None Of My Guides Knew What Business I Had There, But They
Supposed That I Had Some Verbal Message To Deliver To The Turkish Aga,
Who Was At The Head Of The Garrison.
Ayd es Szaheny [Arabic], the old
robber, soon found out that my guide Szaleh knew little of the road, and
still less of the Arab tribes before us.
He plainly told him that he
would not be able to ensure either my safety or his own, in passing
through their districts, and reproached him for having deluded me with
false assurances. There appeared to be so much good faith and sense in
all the old man said, and I found him so well informed respecting the
country, that I soon determined to engage him to join us; but as we were
to descend the next morning by the same road to the sea-shore, I
deferred making him any overtures till we should arrive there.

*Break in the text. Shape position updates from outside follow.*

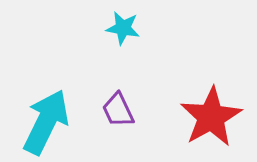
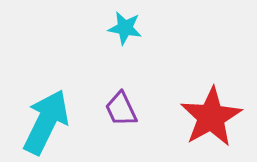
cyan star: moved 2 px right
purple trapezoid: moved 3 px right, 1 px up
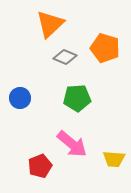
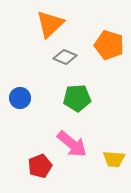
orange pentagon: moved 4 px right, 3 px up
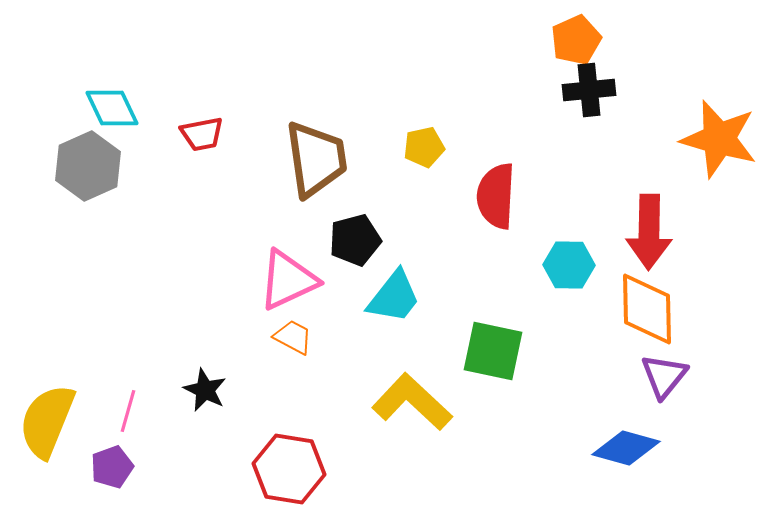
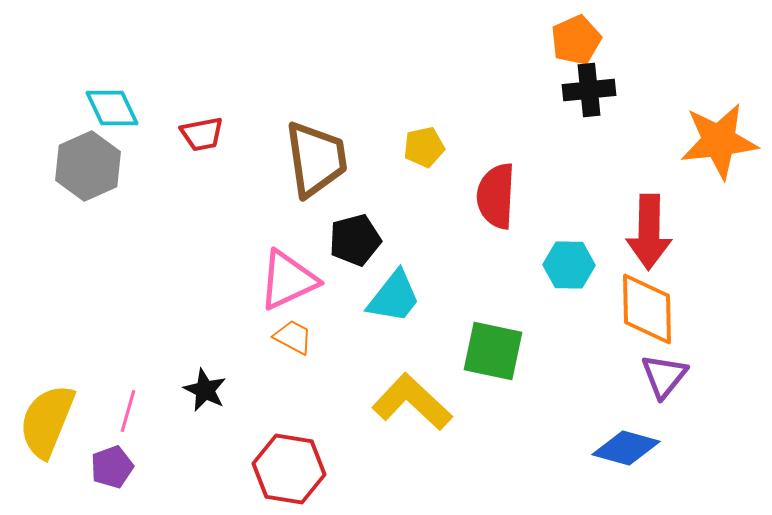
orange star: moved 2 px down; rotated 22 degrees counterclockwise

The Wady Boszeyra is enclosed by gray granite rocks, out of which the
Towara Arabs sometimes hew stones for hand mills, which they dispose of
to the northern Arabs, and transport for sale as far as Khalyl. It is
very seldom that any Arabs pasture in the district we had traversed,
from Wady Sal. The Towara find better pasturage in the southern and
south-western parts of the peninsula, and as its whole population is
very small, the more barren parts of it are abandoned, and especially
this side, where very few wells are found.